Pakistan: The Chief Justice of Pakistan, Mian Saqib Nisar risked his life by keeping his promise to hear the appeal of Pakistani Christian Asia Bibi before he retires early in 2019. He and his fellow two Supreme Court judges acquitted her, saying her accuser had been lying, and the blasphemy charge, for which she had spent 8 years on death row, was a fabrication. Their landmark ruling was challenged by days of mass protest and disruption across Pakistan by radical Islamic groups who called for the judges and Asia Bibi to be killed. While Asia Bibi is technically ‘free’, she is still in fear of her life, and unable to leave Pakistan for asylum in a country where she can live safely with her family.
Yemen: Most expatriate and migrant Christians have left, leaving a small but growing Church of indigenous Christians of a Muslim background. Experts say the war did not scatter this church as might have been expected, and in the near-famine conditions the church is serving society – but at extreme risk.
Iraq: As Islamic State was driven out of the Nineveh plain, Christians have begun to return and rebuild their lives.

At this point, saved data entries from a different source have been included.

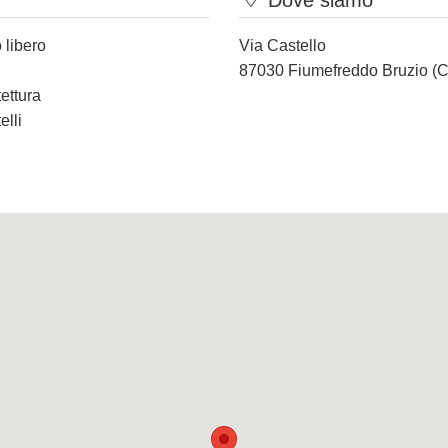
Dove siamo
 libero
Via Castello
87030 Fiumefreddo Bruzio (
tettura
elli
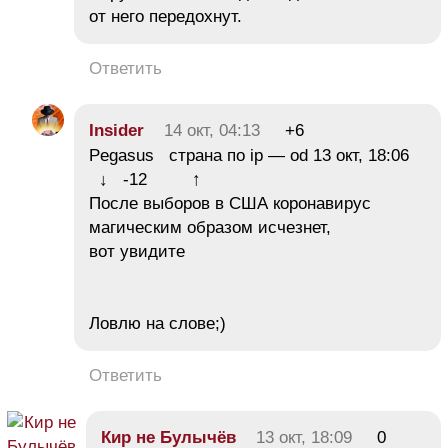
от него передохнут.
Ответить
Insider
14 окт, 04:13
+6
Pegasus страна по ip — od 13 окт, 18:06
↓ -12 ↑
После выборов в США коронавирус
магическим образом исчезнет,
вот увидите
Ловлю на слове;)
Ответить
Кир не Булычёв
13 окт, 18:09
0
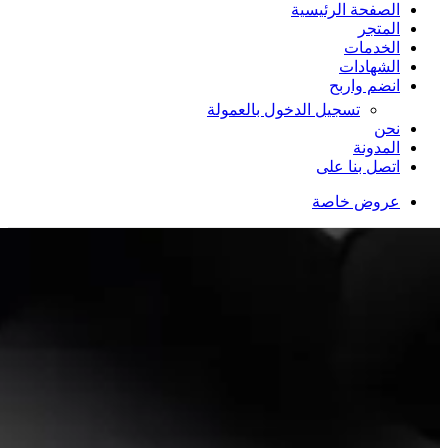
الصفحة الرئيسية
المتجر
الخدمات
الشهادات
انضم واربح
تسجيل الدخول بالعمولة
نحن
المدونة
اتصل بنا على
عروض خاصة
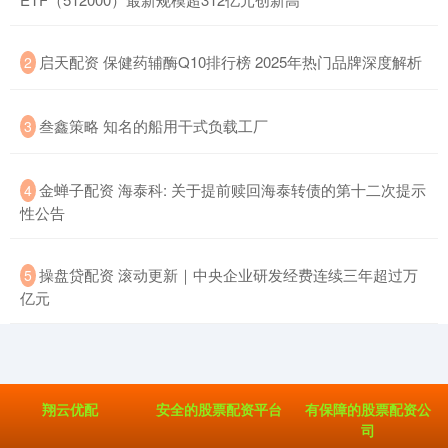
​启天配资 保健药辅酶Q10排行榜 2025年热门品牌深度解析
2
​叁鑫策略 知名的船用干式负载工厂
3
​金蝉子配资 海泰科: 关于提前赎回海泰转债的第十二次提示
4
性公告
​操盘贷配资 滚动更新｜中央企业研发经费连续三年超过万
5
亿元
翔云优配
安全的股票配资平台
有保障的股票配资公
司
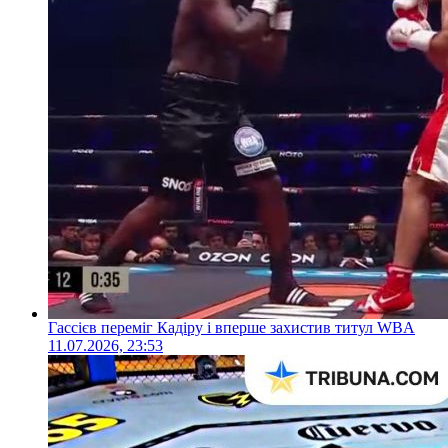
Гассієв переміг Кадіру і вперше захистив титул WBA
11.07.2026, 23:53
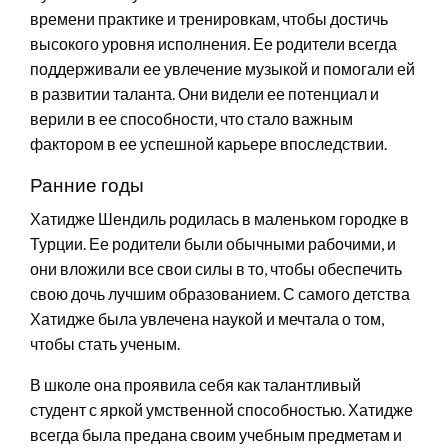
времени практике и тренировкам, чтобы достичь
высокого уровня исполнения. Ее родители всегда
поддерживали ее увлечение музыкой и помогали ей
в развитии таланта. Они видели ее потенциал и
верили в ее способности, что стало важным
фактором в ее успешной карьере впоследствии.
Ранние годы
Хатидже Шендиль родилась в маленьком городке в
Турции. Ее родители были обычными рабочими, и
они вложили все свои силы в то, чтобы обеспечить
свою дочь лучшим образованием. С самого детства
Хатидже была увлечена наукой и мечтала о том,
чтобы стать ученым.
В школе она проявила себя как талантливый
студент с яркой умственной способностью. Хатидже
всегда была предана своим учебным предметам и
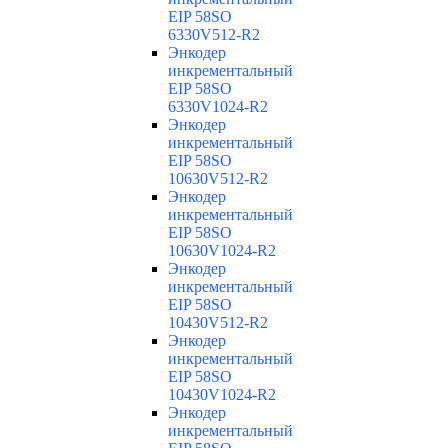
EIP 58SO
6330V512-R2
Энкодер
инкрементальный
EIP 58SO
6330V1024-R2
Энкодер
инкрементальный
EIP 58SO
10630V512-R2
Энкодер
инкрементальный
EIP 58SO
10630V1024-R2
Энкодер
инкрементальный
EIP 58SO
10430V512-R2
Энкодер
инкрементальный
EIP 58SO
10430V1024-R2
Энкодер
инкрементальный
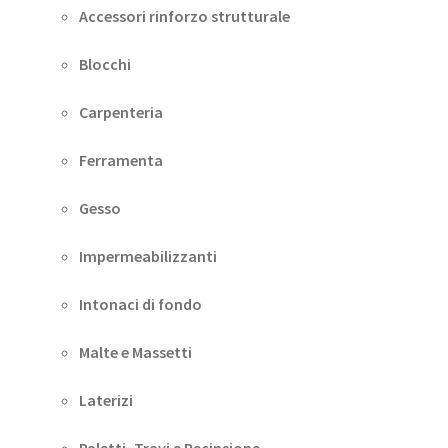
Accessori rinforzo strutturale
Blocchi
Carpenteria
Ferramenta
Gesso
Impermeabilizzanti
Intonaci di fondo
Malte e Massetti
Laterizi
Paletti, Travi e Recinsione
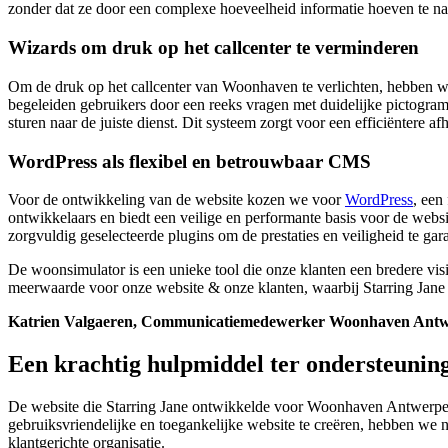
zonder dat ze door een complexe hoeveelheid informatie hoeven te na
Wizards om druk op het callcenter te verminderen
Om de druk op het callcenter van Woonhaven te verlichten, hebben 
begeleiden gebruikers door een reeks vragen met duidelijke pictogramm
sturen naar de juiste dienst. Dit systeem zorgt voor een efficiënter
WordPress als flexibel en betrouwbaar CMS
Voor de ontwikkeling van de website kozen we voor
WordPress
, een
ontwikkelaars en biedt een veilige en performante basis voor de webs
zorgvuldig geselecteerde plugins om de prestaties en veiligheid te g
De woonsimulator is een unieke tool die onze klanten een bredere vis
meerwaarde voor onze website & onze klanten, waarbij Starring Jane
Katrien Valgaeren, Communicatiemedewerker Woonhaven Ant
Een krachtig hulpmiddel ter ondersteuning
De website die Starring Jane ontwikkelde voor Woonhaven Antwerpen is
gebruiksvriendelijke en toegankelijke website te creëren, hebben we
klantgerichte organisatie.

Your support and prayers have enabled Open Doors local church partners to repair houses that were damaged and over 1000 families have been able to return. Open Doors local partners are now focusing less on providing food aid, and more on helping believers to start small businesses to give them the dignity of supporting themselves.
Worldwide: Above all, the World Watch List shows that the church is active and alive. Persecution is rising – but that only happens where the church is actively sharing the the gospel and living it out.